- **EXERCISE**
Do not copy the pictures. Write out the lines from the start of the entries through the line containing "SONICflex scaler Spitze".
───── EXERCISE INPUTS
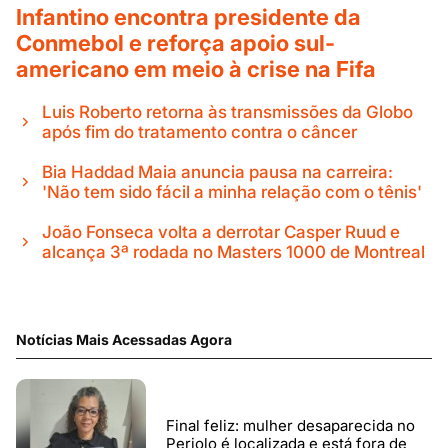
Infantino encontra presidente da
Conmebol e reforça apoio sul-
americano em meio à crise na Fifa
Luis Roberto retorna às transmissões da Globo
após fim do tratamento contra o câncer
Bia Haddad Maia anuncia pausa na carreira:
'Não tem sido fácil a minha relação com o tênis'
João Fonseca volta a derrotar Casper Ruud e
alcança 3ª rodada no Masters 1000 de Montreal
Notícias Mais Acessadas Agora
Final feliz: mulher desaparecida no
Periolo é localizada e está fora de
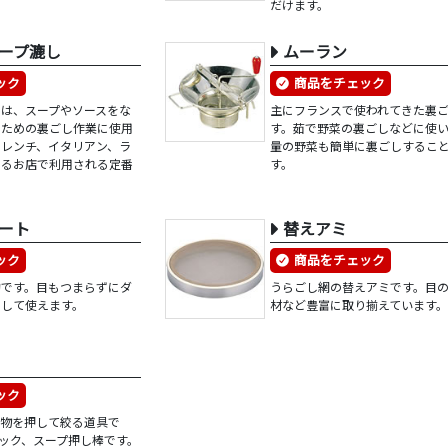
だけます。
ープ漉し
ムーラン
ック
商品をチェック
）は、スープやソースをな
主にフランスで使われてきた裏
るための裏ごし作業に使用
す。茹で野菜の裏ごしなどに使
フレンチ、イタリアン、ラ
量の野菜も簡単に裏ごしするこ
ゆるお店で利用される定番
す。
ート
替えアミ
ック
商品をチェック
的です。目もつまらずにダ
うらごし網の替えアミです。目
トして使えます。
材など豊富に取り揃えています
ック
形物を押して絞る道具で
ック、スープ押し棒です。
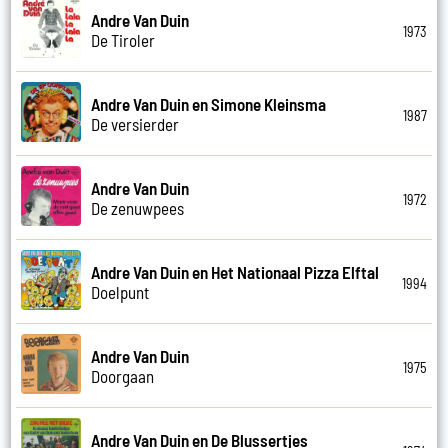
Andre Van Duin
1973
De Tiroler
Andre Van Duin en Simone Kleinsma
1987
De versierder
Andre Van Duin
1972
De zenuwpees
Andre Van Duin en Het Nationaal Pizza Elftal
1994
Doelpunt
Andre Van Duin
1975
Doorgaan
Andre Van Duin en De Blussertjes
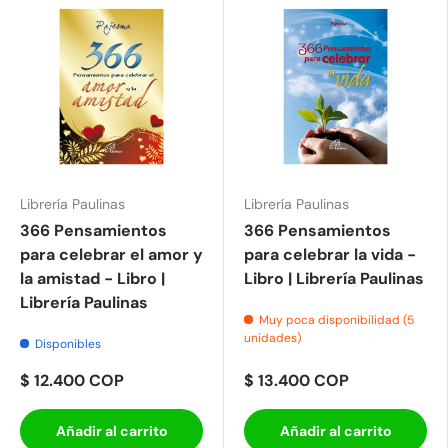
Librería Paulinas
Librería Paulinas
366 Pensamientos
366 Pensamientos
para celebrar el amor y
para celebrar la vida -
la amistad - Libro |
Libro | Librería Paulinas
Librería Paulinas
Muy poca disponibilidad (5
unidades)
Disponibles
$ 12.400 COP
$ 13.400 COP
Añadir al carrito
Añadir al carrito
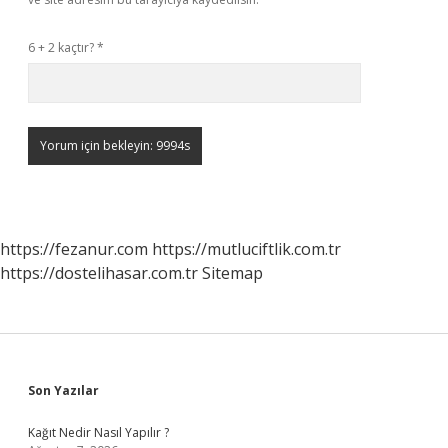
6 + 2 kaçtır?
*
https://fezanur.com
https://mutluciftlik.com.tr
https://dostelihasar.com.tr
Sitemap
Sidebar
Son Yazılar
Kağıt Nedir Nasıl Yapılır ?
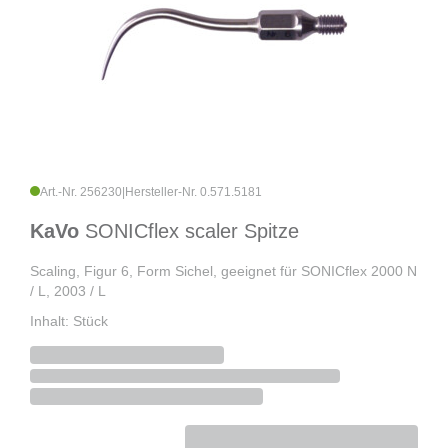
Art.-Nr. 256230
|
Hersteller-Nr. 0.571.5181
KaVo
SONICflex scaler Spitze
Scaling, Figur 6, Form Sichel, geeignet für SONICflex 2000 N
/ L, 2003 / L
Inhalt: Stück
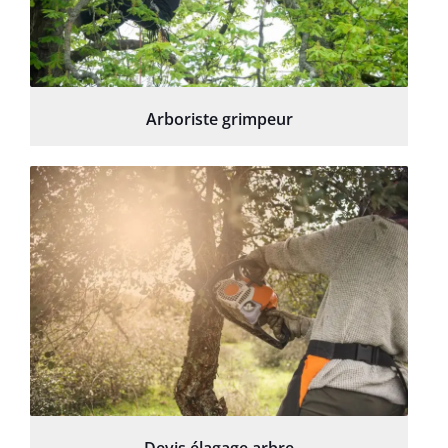
Arboriste grimpeur
Devis élagage arbre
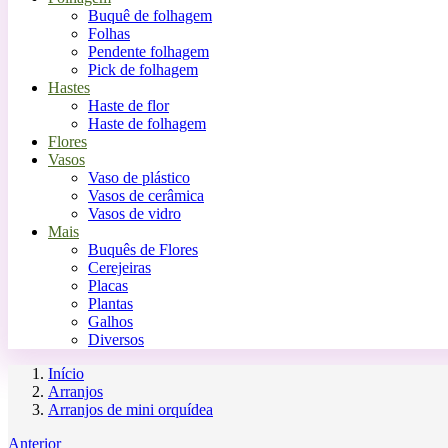
Buquê de folhagem
Folhas
Pendente folhagem
Pick de folhagem
Hastes
Haste de flor
Haste de folhagem
Flores
Vasos
Vaso de plástico
Vasos de cerâmica
Vasos de vidro
Mais
Buquês de Flores
Cerejeiras
Placas
Plantas
Galhos
Diversos
Início
Arranjos
Arranjos de mini orquídea
Anterior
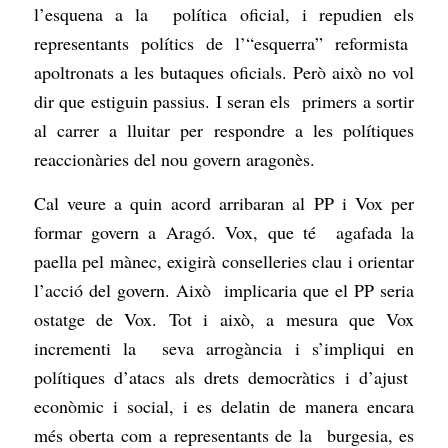
l’esquena a la política oficial, i repudien els
representants polítics de l’“esquerra” reformista
apoltronats a les butaques oficials. Però això no vol
dir que estiguin passius. I seran els primers a sortir
al carrer a lluitar per respondre a les polítiques
reaccionàries del nou govern aragonès.
Cal veure a quin acord arribaran al PP i Vox per
formar govern a Aragó. Vox, que té agafada la
paella pel mànec, exigirà conselleries clau i orientar
l’acció del govern. Això implicaria que el PP seria
ostatge de Vox. Tot i això, a mesura que Vox
incrementi la seva arrogància i s’impliqui en
polítiques d’atacs als drets democràtics i d’ajust
econòmic i social, i es delatin de manera encara
més oberta com a representants de la burgesia, es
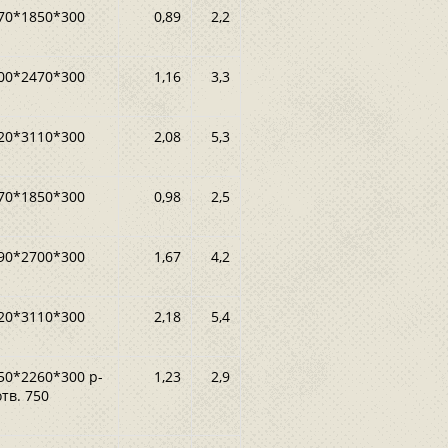
70*1850*300
0,89
2,2
00*2470*300
1,16
3,3
20*3110*300
2,08
5,3
70*1850*300
0,98
2,5
90*2700*300
1,67
4,2
20*3110*300
2,18
5,4
50*2260*300 р-
1,23
2,9
отв. 750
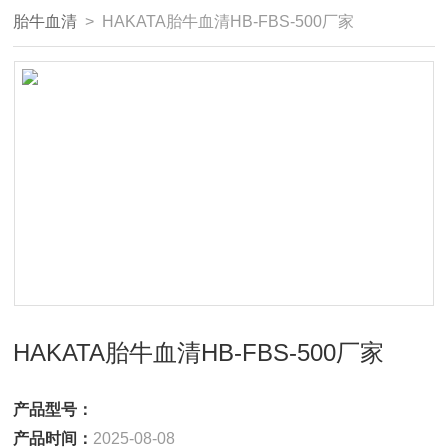
胎牛血清
> HAKATA胎牛血清HB-FBS-500厂家
HAKATA胎牛血清HB-FBS-500厂家
产品型号：
产品时间：
2025-08-08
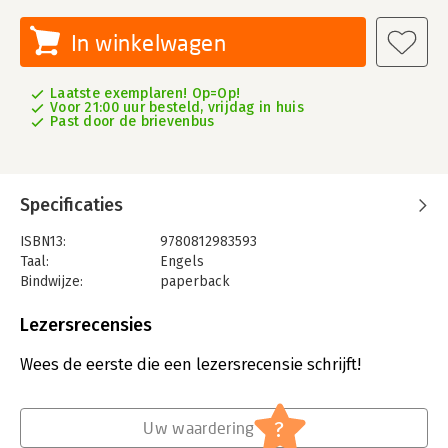
In winkelwagen
Laatste exemplaren! Op=Op!
Voor 21:00 uur besteld, vrijdag in huis
Past door de brievenbus
Specificaties
ISBN13:
9780812983593
Taal:
Engels
Bindwijze:
paperback
Uitgever:
Random House
Druk:
1
Lezersrecensies
Verschijningsdatum:
7-3-2017
Wees de eerste die een lezersrecensie schrijft!
Hoofdrubriek:
Algemeen management
?
Uw waardering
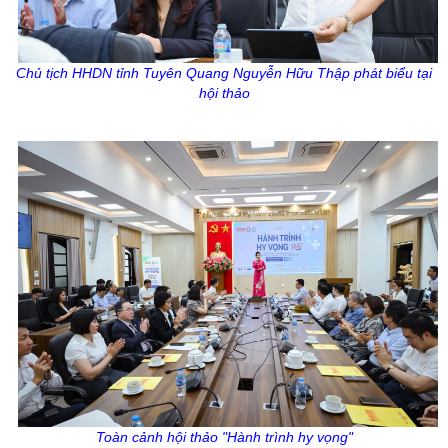
Chủ tịch HHDN tỉnh Tuyên Quang Nguyễn Hữu Thập
phát biểu tại
hội thảo
Toàn cảnh hội thảo "Hành trình hy vọng"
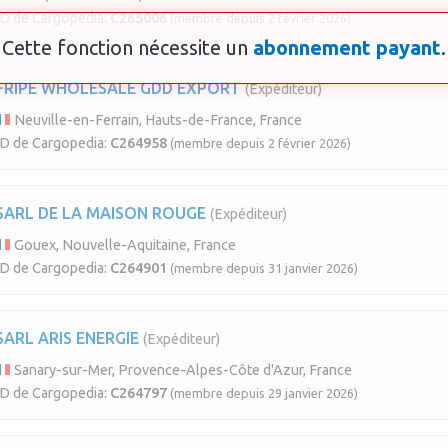
ID de Cargopedia:
C265006
(membre depuis 2 février 2026)
Cette fonction nécessite un
abonnement payant
.
FRIPE WHOLESALE GDD EXPORT
(Expéditeur)
Neuville-en-Ferrain, Hauts-de-France, France
ID de Cargopedia:
C264958
(membre depuis 2 février 2026)
SARL DE LA MAISON ROUGE
(Expéditeur)
Gouex, Nouvelle-Aquitaine, France
ID de Cargopedia:
C264901
(membre depuis 31 janvier 2026)
SARL ARIS ENERGIE
(Expéditeur)
Sanary-sur-Mer, Provence-Alpes-Côte d'Azur, France
ID de Cargopedia:
C264797
(membre depuis 29 janvier 2026)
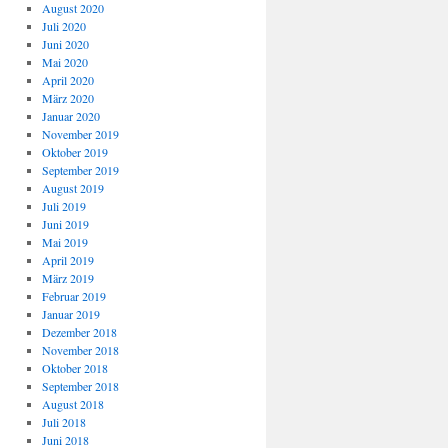
August 2020
Juli 2020
Juni 2020
Mai 2020
April 2020
März 2020
Januar 2020
November 2019
Oktober 2019
September 2019
August 2019
Juli 2019
Juni 2019
Mai 2019
April 2019
März 2019
Februar 2019
Januar 2019
Dezember 2018
November 2018
Oktober 2018
September 2018
August 2018
Juli 2018
Juni 2018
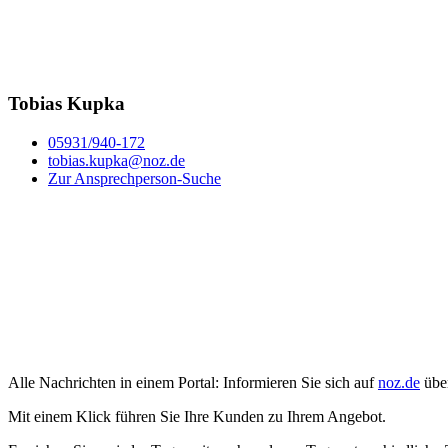
Tobias Kupka
05931/940-172
tobias.kupka@noz.de
Zur Ansprechperson-Suche
Alle Nachrichten in einem Portal: Informieren Sie sich auf
noz.de
über
Mit einem Klick führen Sie Ihre Kunden zu Ihrem Angebot.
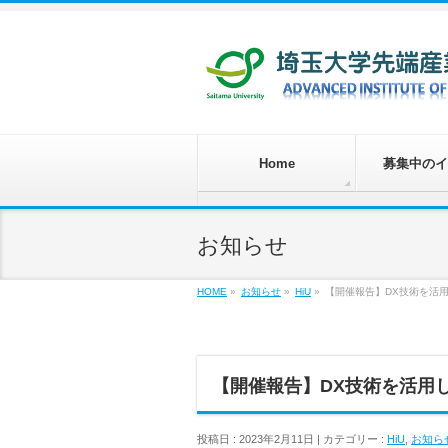
Home
募集中のイ
お知らせ
HOME
»
お知らせ
»
HiU
»
【開催報告】DX技術を活
【開催報告】DX技術を活用
投稿日 : 2023年2月11日 | カテゴリー :
HiU
,
お知ら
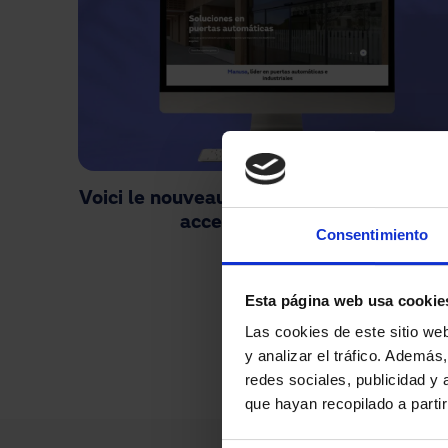
Voici le nouveau site web de Manusa. Cla
accessible et intuitif.
Consentimiento
Pagination
Esta página web usa cookie
Las cookies de este sitio we
y analizar el tráfico. Ademá
redes sociales, publicidad y
que hayan recopilado a parti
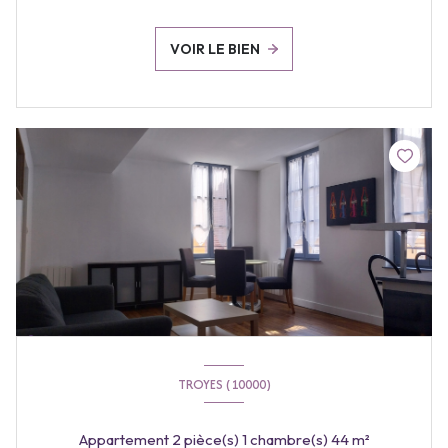
VOIR LE BIEN
TROYES (10000)
Appartement 2 pièce(s) 1 chambre(s) 44 m²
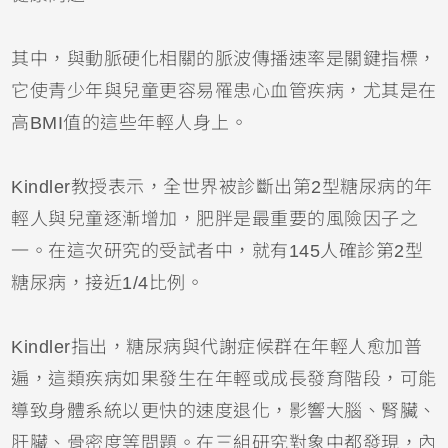
其中，與動脈硬化相關的脈波傳播速率是關鍵指標，
它使青少年與兒童更容易罹患心血管疾病，尤其是在
高BMI值的這些年輕人身上。
Kindler教授表示，全世界被診斷出第2型糖尿病的年
輕人與兒童逐漸增加，肥胖是最重要的風險因子之
一。在這次研究的受試者中，就有145人確診第2型
糖尿病，接近1/4比例。
Kindler指出，糖尿病與代謝症候群在年輕人愈加普
遍，這類疾病如果發生在年輕或成長發育階段，可能
導致身體系統以更快的速度退化，影響大腦、腎臟、
肝臟、骨密度等問題。在三組研究對象中都發現，內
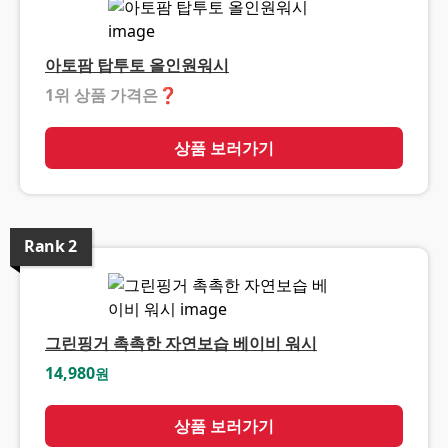
아토팜 탑투토 올인원워시
1위 상품 가격은
❓
상품 보러가기
Rank
2
그린핑거 촉촉한 자연보습 베이비 워시
14,980
원
상품 보러가기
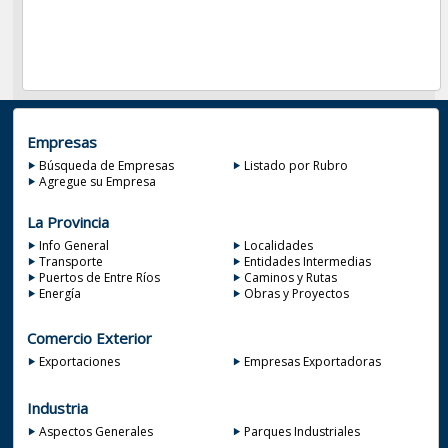
Empresas
Búsqueda de Empresas
Listado por Rubro
Agregue su Empresa
La Provincia
Info General
Localidades
Transporte
Entidades Intermedias
Puertos de Entre Ríos
Caminos y Rutas
Energía
Obras y Proyectos
Comercio Exterior
Exportaciones
Empresas Exportadoras
Industria
Aspectos Generales
Parques Industriales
──────────
- **TASK ANSWER**
Infantino encontra presidente da
Conmebol e reforça apoio sul-
americano em meio à crise na Fifa
Luis Roberto retorna às transmissões da Globo
após fim do tratamento contra o câncer
Bia Haddad Maia anuncia pausa na carreira:
'Não tem sido fácil a minha relação com o tênis'
João Fonseca volta a derrotar Casper Ruud e
alcança 3ª rodada no Masters 1000 de Montreal
Notícias Mais Acessadas Agora
Final feliz: mulher desaparecida no
Periolo é localizada e está fora de
だけます。
ープ漉し
ムーラン
ック
商品をチェック
）は、スープやソースをな
主にフランスで使われてきた裏
るための裏ごし作業に使用
す。茹で野菜の裏ごしなどに使
フレンチ、イタリアン、ラ
量の野菜も簡単に裏ごしするこ
ゆるお店で利用される定番
す。
ート
替えアミ
ック
商品をチェック
的です。目もつまらずにダ
うらごし網の替えアミです。目
トして使えます。
材など豊富に取り揃えています
ック
形物を押して絞る道具で
ック、スープ押し棒です。
Andre Van Duin
1973
De Tiroler
Andre Van Duin en Simone Kleinsma
1987
De versierder
Andre Van Duin
1972
De zenuwpees
Andre Van Duin en Het Nationaal Pizza Elftal
1994
Doelpunt
Andre Van Duin
1975
Doorgaan
Andre Van Duin en De Blussertjes
Librería Paulinas
Librería Paulinas
366 Pensamientos
366 Pensamientos
para celebrar el amor y
para celebrar la vida -
la amistad - Libro |
Libro | Librería Paulinas
Librería Paulinas
Muy poca disponibilidad (5
unidades)
Disponibles
$ 12.400 COP
$ 13.400 COP
Añadir al carrito
Añadir al carrito
6 + 2 kaçtır?
*
https://fezanur.com
https://mutluciftlik.com.tr
https://dostelihasar.com.tr
Sitemap
Sidebar
Son Yazılar
Kağıt Nedir Nasıl Yapılır ?
Art.-Nr. 256230
|
Hersteller-Nr. 0.571.5181
KaVo
SONICflex scaler Spitze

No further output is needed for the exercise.